EXERCISE DESCRIPTION =>
Which lines of the records below contain the word "فرنسا"? Report each of them in full.

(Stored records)
- - - -

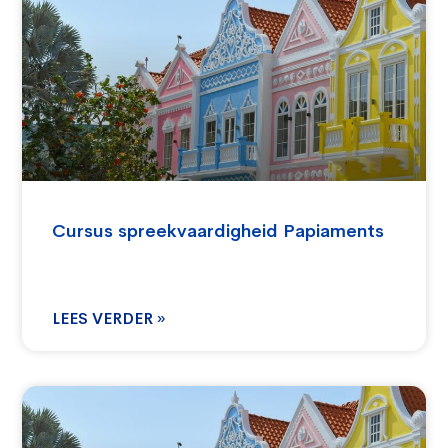
Cursus spreekvaardigheid Papiaments
LEES VERDER »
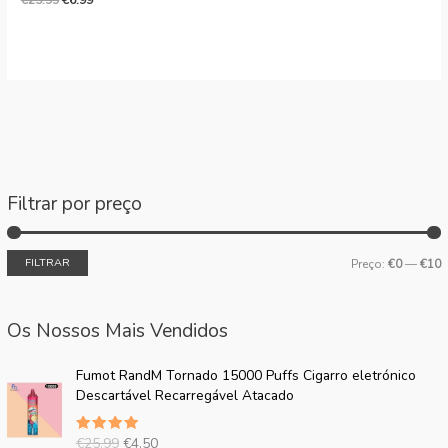
€
25.99
€
6.99
Filtrar por preço
FILTRAR
Preço:
€0
—
€10
Os Nossos Mais Vendidos
O
P
Fumot RandM Tornado 15000 Puffs Cigarro eletrónico
p
r
Descartável Recarregável Atacado
r
e
e
ç
€
25.99
€
4.50
Avaliado
ç
o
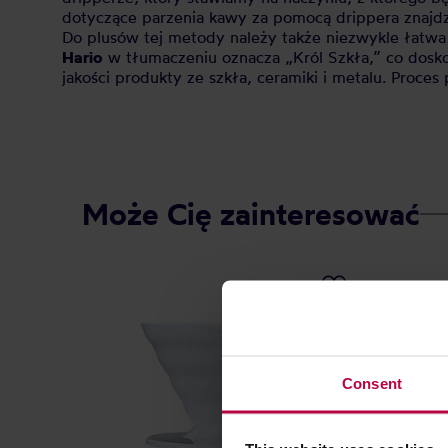
dotyczące parzenia kawy za pomocą drippera znajd
Do plusów tej metody należy także niezwykle łatwa
Hario
w tłumaczeniu oznacza „Król Szkła,” co dosko
jakości produkty ze szkła, ceramiki i metalu. Proce
Może Cię zainteresować
Consent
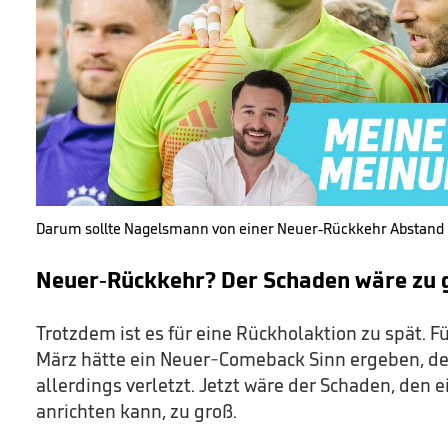
Darum sollte Nagelsmann von einer Neuer-Rückkehr Abstan
Neuer-Rückkehr? Der Schaden wäre zu 
Trotzdem ist es für eine Rückholaktion zu spät. F
März hätte ein Neuer-Comeback Sinn ergeben, de
allerdings verletzt. Jetzt wäre der Schaden, den 
anrichten kann, zu groß.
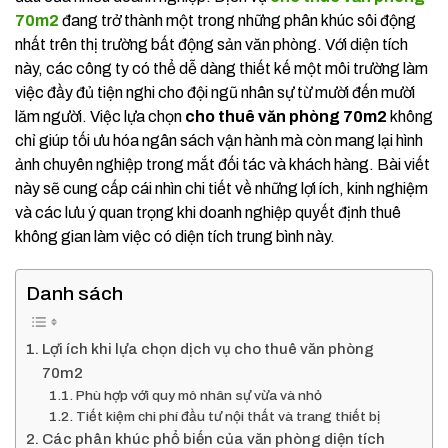
70m2
đang trở thành một trong những phân khúc sôi động
nhất trên thị trường bất động sản văn phòng. Với diện tích
này, các công ty có thể dễ dàng thiết kế một môi trường làm
việc đầy đủ tiện nghi cho đội ngũ nhân sự từ mười đến mười
lăm người. Việc lựa chọn
cho thuê văn phòng 70m2
không
chỉ giúp tối ưu hóa ngân sách vận hành mà còn mang lại hình
ảnh chuyên nghiệp trong mắt đối tác và khách hàng. Bài viết
này sẽ cung cấp cái nhìn chi tiết về những lợi ích, kinh nghiệm
và các lưu ý quan trọng khi doanh nghiệp quyết định thuê
không gian làm việc có diện tích trung bình này.
Danh sách
Lợi ích khi lựa chọn dịch vụ cho thuê văn phòng
70m2
Phù hợp với quy mô nhân sự vừa và nhỏ
Tiết kiệm chi phí đầu tư nội thất và trang thiết bị
Các phân khúc phổ biến của văn phòng diện tích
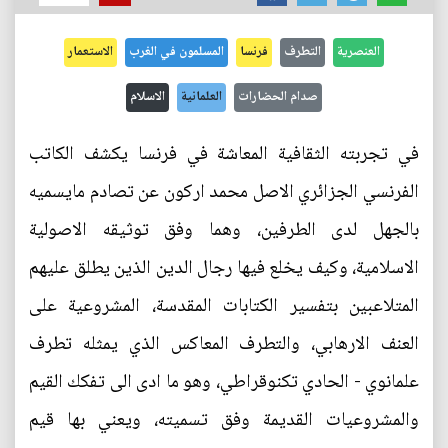
العنصرية
التطرف
فرنسا
المسلمون في الغرب
الاستعمار
صدام الحضارات
العلمانية
الاسلام
في تجربته الثقافية المعاشة في فرنسا يكشف الكاتب
الفرنسي الجزائري الاصل محمد اركون عن تصادم مايسميه
بالجهل لدى الطرفين، وهما وفق توثيقه الاصولية
الاسلامية، وكيف يخلع فيها رجال الدين الذين يطلق عليهم
المتلاعبين بتفسير الكتابات المقدسة، المشروعية على
العنف الارهابي، والتطرف المعاكس الذي يمثله تطرف
علمانوي - الحادي تكنوقراطي، وهو ما ادى الى تفكك القيم
والمشروعيات القديمة وفق تسميته، ويعني بها قيم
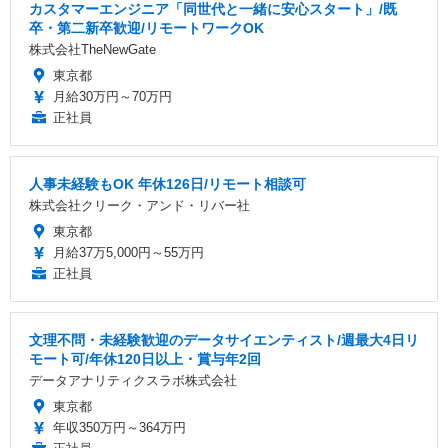
カスタマーエンジニア「同世代と一緒に安心スタート」/既
卒・第二新卒歓迎/リモートワークOK
株式会社TheNewGate
東京都
月給30万円～70万円
正社員
人事未経験もOK 年休126日/リモート相談可
株式会社クリーク・アンド・リバー社
東京都
月給37万5,000円～55万円
正社員
文理不問・未経験歓迎のデータサイエンティスト/週最大4日リ
モート可/年休120日以上・賞与年2回
データアナリティクスラボ株式会社
東京都
年収350万円～364万円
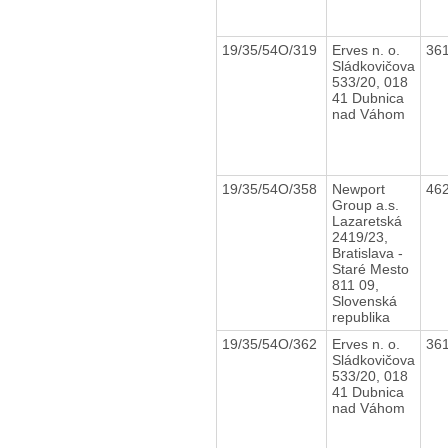
19/35/54O/319
Erves n. o.
36
Sládkovičova
533/20, 018
41 Dubnica
nad Váhom
19/35/54O/358
Newport
46
Group a.s.
Lazaretská
2419/23,
Bratislava -
Staré Mesto
811 09,
Slovenská
republika
19/35/54O/362
Erves n. o.
36
Sládkovičova
533/20, 018
41 Dubnica
nad Váhom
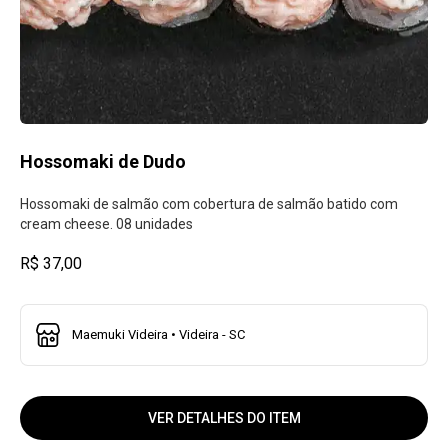
Hossomaki de Dudo
Hossomaki de salmão com cobertura de salmão batido com
cream cheese. 08 unidades
R$ 37,00
Maemuki Videira • Videira - SC
VER DETALHES DO ITEM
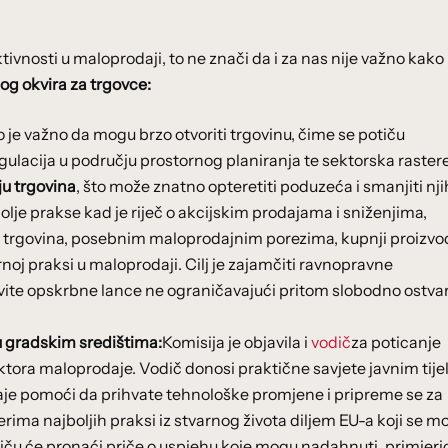
ivnosti u maloprodaji, to ne znači da i za nas nije važno kako
og okvira za trgovce:
o je važno da mogu brzo otvoriti trgovinu, čime se potiču
egulacija u području prostornog planiranja te sektorska raster
u trgovina
, što može znatno opteretiti poduzeća i smanjiti nj
olje prakse kad je riječ o akcijskim prodajama i sniženjima,
rgovina, posebnim maloprodajnim porezima, kupnji proizvo
j praksi u maloprodaji. Cilj je zajamčiti ravnopravne
vite opskrbne lance ne ograničavajući pritom slobodno ostva
u gradskim središtima:
Komisija je objavila i
vodič
za poticanje
ektora maloprodaje. Vodič donosi praktične savjete javnim tije
je pomoći da prihvate tehnološke promjene i pripreme se za
rima najboljih praksi iz stvarnog života diljem EU-a koji se m
odiču će pronaći priče o uspjehu koje mogu nadahnuti, primjeri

- - - -

WRITTEN RESPONSE =>
فرنسا
في تجربته الثقافية المعاشة في فرنسا يكشف الكاتب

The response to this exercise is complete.